It was a perfectly innocent question I had put across the floor that spring of 2008.
All right, there was a thread of naivety in it - perhaps up there with the question I once unwittingly asked of a magistrate as a rookie court reporter.
We happened to be sharing a table at a hotel restaurant during lunch and I asked: "Do you think the accused is guilty?"
Anyhow, let us move on to a grinning Hunter Mahan who had just pocketed the US$1.5 million ($1.9 million) prize for having won the inaugural made-for-TV four-way Kiwi golf challenge culminating at Cape Kidnappers course, thanks to the Hawke's Bay resort owner and Wall Street tycoon Julian Robertson.
The PGA world No38 in those days, Mahan was referring to his sports psychologist, Neale Smith, in the same breath as his title-winning clutch shots that stole the thunder from fellow Americans Anthony Kim and Brandt Snedeker as well as Australian Adam Scott.
So I asked: "Did he [the shrink] say anything that made a difference to your game?"
That victorious smile instantly deserted him, like the many dimpled titanium balls that develop a mind of their own as they hurtle towards anywhere but the pin planted precariously on the prime man-made patch of real estate.
Mahan had slipped on his game face, eyes locked as if to ask: "Are you for real?"
He reacted with a glare reserved for Philistines who dare to utter a word or snap a photograph when the professionals are about to tee off.
I was guilty of ignorance, the designer clothes-clad one casually pointed out as one would to a social hacker who walks right past without replacing his divvy on the fairway.
Hey, in my defence few journalists from the outback of New Zealand have had the privilege of covering a PGA Tour event, let alone any other distant relative in the OneAsia circuit.
I wasn't any wiser than most other media wallahs - TV One's Peter Williams excluded - when course officials used ropes to herd us like livestock on the former sheep station overlooking panoramic views of the ocean.
I incorrectly assumed that if Mahan's caddie, John Wood, could walk the entire course to furiously take notes on every dogleg and wildlife sanctuary during inclement weather on the eve of the Kiwi Challenge then what could possibly be the big deal about a golfer consulting his mental mentor at the height of battle.
It is, for the record, a sin to consult any coach - mental or technical - although, like tennis, there's nothing stopping them from developing cryptic body signals without a word uttered.
Hastings PGA professional Brian Doyle emphasises how valuable a caddie becomes as a player's only point of contact on the course.
While codes such as golf, tennis and cricket are steeped in tradition and etiquette and more likely to shorten the hemlines of skirts than change rules, what harm could it do to pave the way for players to consult coaches.
In fact easing archaic conventions may enhance player performance and heighten viewer interest.
So when Sky TV cricket commentators wonder what Black Caps bowling coach Shane Bond was doing talking to Neil Wagner on the boundary it is perfectly all right to say: "So what?"
For all we know they may have been talking about what they had for Christmas or what their New Year Day plans were but why shouldn't they be allowed to talk shop.
"Hey, Wags. Why not go around the stumps to Kumara Sangakkara and try cross seam," Bond may suggest to Wagner during the one-day internationals when the white ball starts dictating terms.
Central Districts Stags mental coach Gary Hermansson, who received a gong on this New Year's Honour's list, regularly skirted the ropes to put the minds of players at ease.

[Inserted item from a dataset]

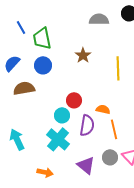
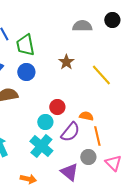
yellow line: (118, 68) -> (101, 75), turned -40
purple semicircle: (87, 125) -> (70, 132), turned 30
gray circle: (110, 157) -> (88, 157), moved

The players are professionals who have acquired an acceptable level of skills to know what they are doing wrong but, as US Open champion Michael Campbell revealed, aliens had possessed his body.
Sure, some of the most memorable moments in sport come from mental meltdowns but allowing mentors to exorcise the demons can add a totally fresh dimension to games.
"Ah, look at the difference Bondy's just made to Milney's approach to the bowling crease, Rigger," Simon Doull will say to fellow commentator and ex-Black Cap Mark Richardson.
Some codes are light years behind when American football uses Microsoft Surface tablets on the sidelines for things like instant replays, checking out medical records and concussion testing, albeit some of the members of coaching stable are still trying to get their heads around it.
It's time for codes such as cricket, golf and tennis to switch on or find themselves sucked into the black hole of inertia.